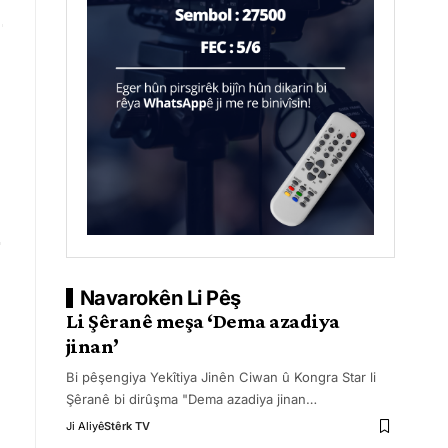
Navarokên Li Pêş
Li Şêranê meşa ‘Dema azadiya
jinan’
Bi pêşengiya Yekîtiya Jinên Ciwan û Kongra Star li
Şêranê bi dirûşma "Dema azadiya jinan
…
Ji Aliyê
Stêrk TV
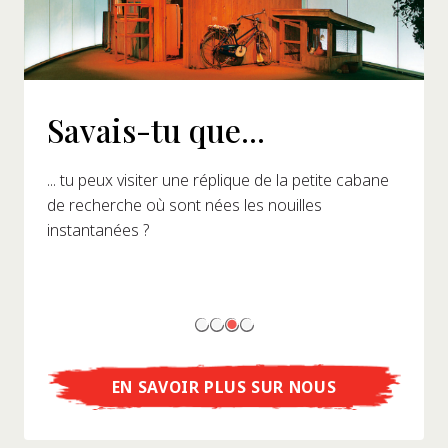
Savais-tu que...
... tu peux visiter une réplique de la petite cabane
de recherche où sont nées les nouilles
instantanées ?
EN SAVOIR PLUS SUR NOUS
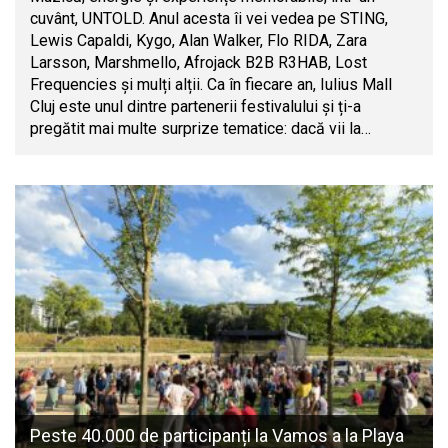
cuvânt, UNTOLD. Anul acesta îi vei vedea pe STING,
Lewis Capaldi, Kygo, Alan Walker, Flo RIDA, Zara
Larsson, Marshmello, Afrojack B2B R3HAB, Lost
Frequencies și mulți alții. Ca în fiecare an, Iulius Mall
Cluj este unul dintre partenerii festivalului și ți-a
pregătit mai multe surprize tematice: dacă vii la…
Peste 40.000 de participanți la Vamos a la Playa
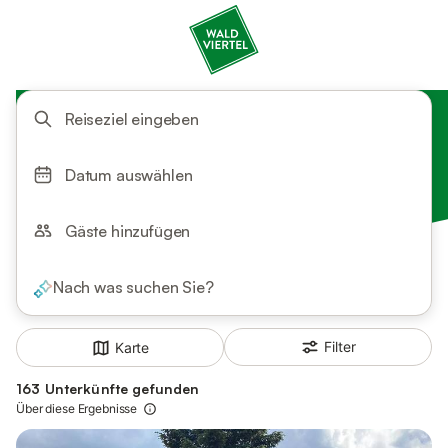
Reiseziel eingeben
Datum auswählen
Gäste hinzufügen
Nach was suchen Sie?
Filter
Karte
163 Unterkünfte gefunden
Über diese Ergebnisse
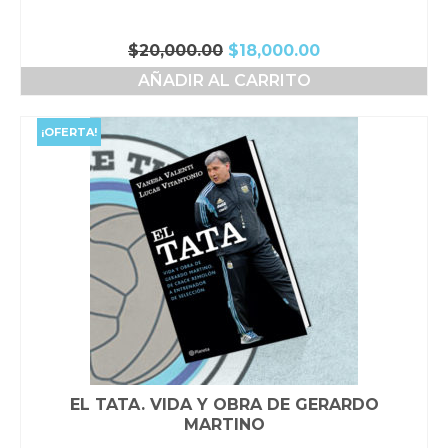
El
El
$
20,000.00
$
18,000.00
precio
precio
AÑADIR AL CARRITO
original
actual
era:
es:
$20,000.00.
$18,000.00.
¡OFERTA!
EL TATA. VIDA Y OBRA DE GERARDO
MARTINO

--- THE PROBLEM ---
Each entry needs to be returned verbatim, with its pictures left out.

--- ANSWER TO THIS EXERCISE ---
Navarokên Li Pêş
Li Şêranê meşa ‘Dema azadiya
jinan’
Bi pêşengiya Yekîtiya Jinên Ciwan û Kongra Star li
Şêranê bi dirûşma "Dema azadiya jinan
…
Ji Aliyê
Stêrk TV
Savais-tu que...
... tu peux visiter une réplique de la petite cabane
de recherche où sont nées les nouilles
instantanées ?
EN SAVOIR PLUS SUR NOUS
cuvânt, UNTOLD. Anul acesta îi vei vedea pe STING,
Lewis Capaldi, Kygo, Alan Walker, Flo RIDA, Zara
Larsson, Marshmello, Afrojack B2B R3HAB, Lost
Frequencies și mulți alții. Ca în fiecare an, Iulius Mall
Cluj este unul dintre partenerii festivalului și ți-a
pregătit mai multe surprize tematice: dacă vii la…
Peste 40.000 de participanți la Vamos a la Playa
Reiseziel eingeben
Datum auswählen
Gäste hinzufügen
Nach was suchen Sie?
Filter
Karte
163 Unterkünfte gefunden
Über diese Ergebnisse
El
El
$
20,000.00
$
18,000.00
precio
precio
AÑADIR AL CARRITO
original
actual
era:
es:
$20,000.00.
$18,000.00.
¡OFERTA!
EL TATA. VIDA Y OBRA DE GERARDO
MARTINO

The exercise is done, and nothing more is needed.